Source records
####

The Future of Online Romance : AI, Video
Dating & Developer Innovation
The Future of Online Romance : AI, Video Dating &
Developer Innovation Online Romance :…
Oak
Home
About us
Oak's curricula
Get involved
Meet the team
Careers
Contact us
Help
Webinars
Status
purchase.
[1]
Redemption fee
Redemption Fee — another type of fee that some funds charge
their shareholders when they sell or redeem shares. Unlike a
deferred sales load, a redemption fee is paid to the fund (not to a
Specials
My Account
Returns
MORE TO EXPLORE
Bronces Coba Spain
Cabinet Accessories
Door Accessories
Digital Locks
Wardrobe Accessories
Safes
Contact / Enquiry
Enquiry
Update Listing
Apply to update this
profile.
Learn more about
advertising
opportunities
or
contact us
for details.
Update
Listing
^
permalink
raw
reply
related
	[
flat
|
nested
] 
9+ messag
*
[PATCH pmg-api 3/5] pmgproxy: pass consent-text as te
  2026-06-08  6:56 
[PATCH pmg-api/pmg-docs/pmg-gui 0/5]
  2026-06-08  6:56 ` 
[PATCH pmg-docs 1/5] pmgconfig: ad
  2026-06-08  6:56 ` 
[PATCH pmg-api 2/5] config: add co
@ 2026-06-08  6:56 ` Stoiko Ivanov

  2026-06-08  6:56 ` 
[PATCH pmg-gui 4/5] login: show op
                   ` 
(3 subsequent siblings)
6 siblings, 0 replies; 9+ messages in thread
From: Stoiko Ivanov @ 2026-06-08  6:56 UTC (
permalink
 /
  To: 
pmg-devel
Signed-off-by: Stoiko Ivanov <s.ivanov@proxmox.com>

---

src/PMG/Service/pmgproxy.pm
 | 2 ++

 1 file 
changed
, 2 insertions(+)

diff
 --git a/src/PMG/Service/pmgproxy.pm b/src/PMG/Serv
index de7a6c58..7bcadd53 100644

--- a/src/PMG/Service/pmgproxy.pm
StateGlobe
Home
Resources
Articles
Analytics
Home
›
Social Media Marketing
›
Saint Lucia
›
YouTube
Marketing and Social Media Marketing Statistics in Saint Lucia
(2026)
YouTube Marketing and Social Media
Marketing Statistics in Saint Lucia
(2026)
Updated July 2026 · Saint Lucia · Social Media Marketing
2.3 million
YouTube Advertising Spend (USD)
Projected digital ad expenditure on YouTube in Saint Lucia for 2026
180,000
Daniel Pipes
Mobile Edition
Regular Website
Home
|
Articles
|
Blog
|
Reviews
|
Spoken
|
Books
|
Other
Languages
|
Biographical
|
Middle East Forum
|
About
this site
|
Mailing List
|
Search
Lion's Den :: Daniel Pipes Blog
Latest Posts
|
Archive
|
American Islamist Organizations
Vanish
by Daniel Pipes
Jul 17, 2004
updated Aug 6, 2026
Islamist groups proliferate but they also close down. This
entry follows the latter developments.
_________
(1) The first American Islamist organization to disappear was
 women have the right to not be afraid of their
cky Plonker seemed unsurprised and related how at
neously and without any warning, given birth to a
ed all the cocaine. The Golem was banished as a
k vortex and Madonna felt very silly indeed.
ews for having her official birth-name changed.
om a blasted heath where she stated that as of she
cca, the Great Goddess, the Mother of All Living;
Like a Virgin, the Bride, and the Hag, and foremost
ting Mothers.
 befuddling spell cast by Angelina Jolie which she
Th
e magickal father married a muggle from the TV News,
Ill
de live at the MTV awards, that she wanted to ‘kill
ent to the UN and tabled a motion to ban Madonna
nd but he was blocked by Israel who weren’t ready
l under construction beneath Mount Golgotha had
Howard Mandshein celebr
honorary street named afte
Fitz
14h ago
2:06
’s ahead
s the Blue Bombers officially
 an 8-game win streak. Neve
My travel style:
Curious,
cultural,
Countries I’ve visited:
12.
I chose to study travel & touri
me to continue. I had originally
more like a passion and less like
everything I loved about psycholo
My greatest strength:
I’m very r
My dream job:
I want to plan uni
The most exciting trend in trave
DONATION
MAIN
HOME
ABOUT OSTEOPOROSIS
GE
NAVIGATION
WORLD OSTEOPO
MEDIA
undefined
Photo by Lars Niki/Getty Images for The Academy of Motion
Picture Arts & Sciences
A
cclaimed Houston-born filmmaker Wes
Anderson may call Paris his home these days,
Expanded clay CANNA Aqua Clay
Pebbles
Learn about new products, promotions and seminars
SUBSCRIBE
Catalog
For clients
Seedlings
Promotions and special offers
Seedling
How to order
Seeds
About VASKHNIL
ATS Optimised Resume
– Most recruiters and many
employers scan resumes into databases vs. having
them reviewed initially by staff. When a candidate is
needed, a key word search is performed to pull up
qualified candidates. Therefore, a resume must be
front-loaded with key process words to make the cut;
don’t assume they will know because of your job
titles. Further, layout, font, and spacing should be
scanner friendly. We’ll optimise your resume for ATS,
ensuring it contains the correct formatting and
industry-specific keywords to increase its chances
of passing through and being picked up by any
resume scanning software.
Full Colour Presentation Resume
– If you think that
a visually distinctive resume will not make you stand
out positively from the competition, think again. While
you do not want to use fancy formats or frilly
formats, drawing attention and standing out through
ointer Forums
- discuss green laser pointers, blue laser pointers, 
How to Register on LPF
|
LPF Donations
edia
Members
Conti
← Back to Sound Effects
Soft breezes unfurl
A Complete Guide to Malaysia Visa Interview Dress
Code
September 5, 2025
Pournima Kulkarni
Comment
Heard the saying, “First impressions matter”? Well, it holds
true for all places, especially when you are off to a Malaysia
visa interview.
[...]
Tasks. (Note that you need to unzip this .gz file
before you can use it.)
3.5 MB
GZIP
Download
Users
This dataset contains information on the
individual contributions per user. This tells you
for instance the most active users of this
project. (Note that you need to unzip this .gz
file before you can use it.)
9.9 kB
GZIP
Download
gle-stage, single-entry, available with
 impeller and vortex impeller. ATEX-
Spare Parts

####

* _ABOUT THIS TASK_
Tell how many lines above include "before", and add no other text.

* _WRITTEN REPLY_
2